There were a couple of oppty's RSL had to counter but they were never able to get adequate numbers because most RSL players had dropped back to defend. 

The couple of times that RSL opened play up a bit were when they started to get the ball to their right wing. he looks left footed but only inverted once and that directly led to one of RSL's only shots on target. RSL probably needs to consciously do more on that side since the ball didn't seem like it got to the right wing that much.

Overall, Sounders looked tough and played well, and their size and speed - combined with solid play - will get them by most u15 teams but will be interesting to see how they do against a team like LAFC if LAFC is firing on all cylinders. Not sure Sounders will see much West Coast competition outside of LAFC though.

(and coffee finished...)


----------



## Kante

here's predicts for this weekend (9/28/19). home team is listed first. 

The algo is starting to get dialed in w/ the two big outliers from last week - xfire vs rsc and LAFC vs SD Surf - having reasonable explanations. xfire was missing two key players, and SD Surf bunkered. the algo should have better accuracy this week.

*SoCal Games*
De Anza 2 vs Pateadores 1
note: both teams lost recently 0-5 to LAFC, but De Anza is a top third of the table team for norcal while Pats are likely a mid or bottom third of the table for socal. am rooting for the Pats to show represent for socal and this match will be a good meter of having the two regions match up. 

San Jose Quakes 1 vs San Diego Surf 1
note: results here depend heavily on SD Surf tactics. per multiple reports, SD Surf bunkered against LAFC and likely did not get a shot off. If they do so again (and one might point out that, last year or the year before when SD Surf had a stronger team, teams rarely bunkered against SD Surf), the algo will catch up and start accounting for the tactic in another couple of games, but it will make accurate predicts difficult in the near term. if SD Surf does not bunker, SJ likely wins 3-1 with the the one SD Surf goal being scored on a counter by TW.

Nomads 3 vs Arsenal 1

Albion 3 vs TFA 4

LAGSD 2 vs LAUFA 1

Sacramento Republic 1 vs LA Galaxy 1 - *match to watch*
note: so far this season, LAG has been a riddle wrapped in an enigma. per the game reports, it looks like they're still tinkering with their game day roster and starting xi. also, new coaches and new academy regime. 

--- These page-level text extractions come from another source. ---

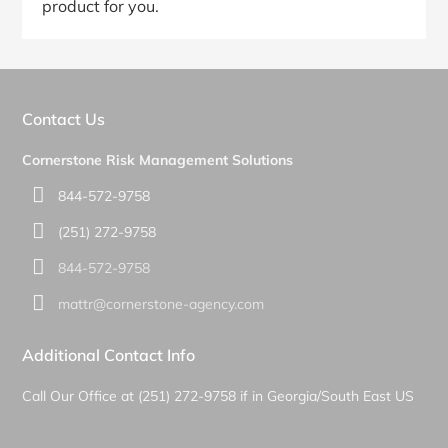
product for you.
Primary
Sidebar
Contact Us
Cornerstone Risk Management Solutions
844-572-9758
(251) 272-9758
844-572-9758
mattr@cornerstone-agency.com
Additional Contact Info
Call Our Office at (251) 272-9758 if in Georgia/South East US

By most accounts, the LAG players individually are greater quality than the sum of what's showing up for team results, but maybe not. The algo has this match as a tie but LAG should win. LAFC beat Sacramento 6-1 so that's the measuring stick. Let's see what you got LAG.

FC Golden State 1 vs LAFC 3

De Anza 1 vs LA Galaxy 2
note: interesting output here. anecdotal reports have De Anza as a stronger team than Sacramento but we'll see.

Real SoCal 1 vs Strikers 1 - *match to watch*
note: algo has a tie but with the edge to RSC, but the Strikers are a prideful team, and having to be satisfied with tie because RSC grabbed a late goal will likely not sit well. having said that, RSC has bigger ambitions this year, has two decent results in DA cup play so far and likely will also be up for the match. Should be fun to watch.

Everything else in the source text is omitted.